钥匙也在盒子里,我不在的时候,这个房间就拜托你照顾了,每天都有人送餐来,只要你没有突然增肥的想法,还是够你吃的。
还有,你也知道世界上有“黑白格”的存在,我敢说你就是“黑白格”,但是一个没有能力的“黑白格”,虽然很奇怪,但有什么关系呢,姐姐只想你在这个“黑白格”的学校变得快乐,你和他们没什么不同,再不用担心别人的目光。
我只想你快乐,千万不要和学校的组织部门扯上任何关系。
玖儿姐姐。
波尔收起信,嘴角不由自主地上扬,玖儿姐姐这么相信我,我怎么可能让她失望,努力在这里过得很好,让玖儿姐姐放心。
但现在貌似自己去哪里上课都不知道,虽然在孤儿院一直都有学习,但总感觉那些来授课的老师总带着同情的眼光,上课教的东西也很简单,一直都没认真听过,现在直接学大学课程,恐怕是一点也学不会。
硬着头皮也得上,要是因为学习差被开除也太尴尬了,自己还是一个插班生,插班生追上已经学习一段时间的人似乎更难。

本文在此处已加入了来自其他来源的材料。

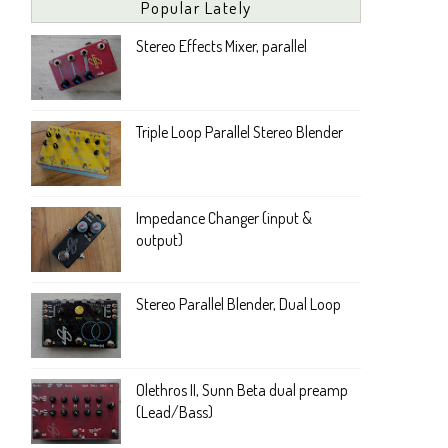
Popular Lately
Stereo Effects Mixer, parallel
Triple Loop Parallel Stereo Blender
Impedance Changer (input &
output)
Stereo Parallel Blender, Dual Loop
Olethros II, Sunn Beta dual preamp
(Lead/Bass)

还是想先取教材看一眼,毕竟今天是周末,可以带回玖儿姐姐的房间。
刚推开门,却看到雪凌站在门口,手上不知道捧着啥,一脸微笑反倒让自己瘆得慌,没看清手中拿着啥就立刻关紧房门。
她是咋找上门来的,不会玖儿姐姐刚走,她就来寻仇。小鹿在狂跳,果然她昨天滴血的骨刺不仅仅刺进自己的手臂,还刺伤自己弱小的心灵,现在看见雪凌就有种莫名其妙的恐惧。
玖儿姐姐的房门怎么是木门,薄如纸板的木门哪里顶得住她的骨刺。
已经能想象到她用木刺打穿木门进来找自己的画面,很真实很可怕,玖儿姐姐房间能逃出去的就面前的门和透风窗户,透风窗户不仅狭窄还高。
只能在原地等死,好歹摔在泥潭上的臭鱼烂虾也会扑腾两下,雪凌在试图撞门进来,波尔死死抵住门。
“波尔学弟,快让我进来。”雪凌尽量温柔的语气对着波尔,刚见面就被关在门口着实让人都点恼火。
让你进来?请狼入室的事,我可做不到。
“波尔学弟!”雪凌一直在坚持撞门,但波尔也不是吃素的,死命抵住木门,硬生生没让雪凌闯进来。
闹腾的声音很快消停下去,波尔长舒一口气,幸好她没使用她的骨刺破坏木门,量这里是住宅区,她也不敢闹出太大动静。
刚准备锁门回头休息一下,门竟然咣当一下整个砸向地板,幸亏反应及时躲开门板,影影约约能看见空中还有方形不明物体在飞,还有一个人影。
人影?
波尔被重重压在地上,身上的重量让波尔立马睁开眼睛,看到骑在自己身上一脸尬笑的雪凌。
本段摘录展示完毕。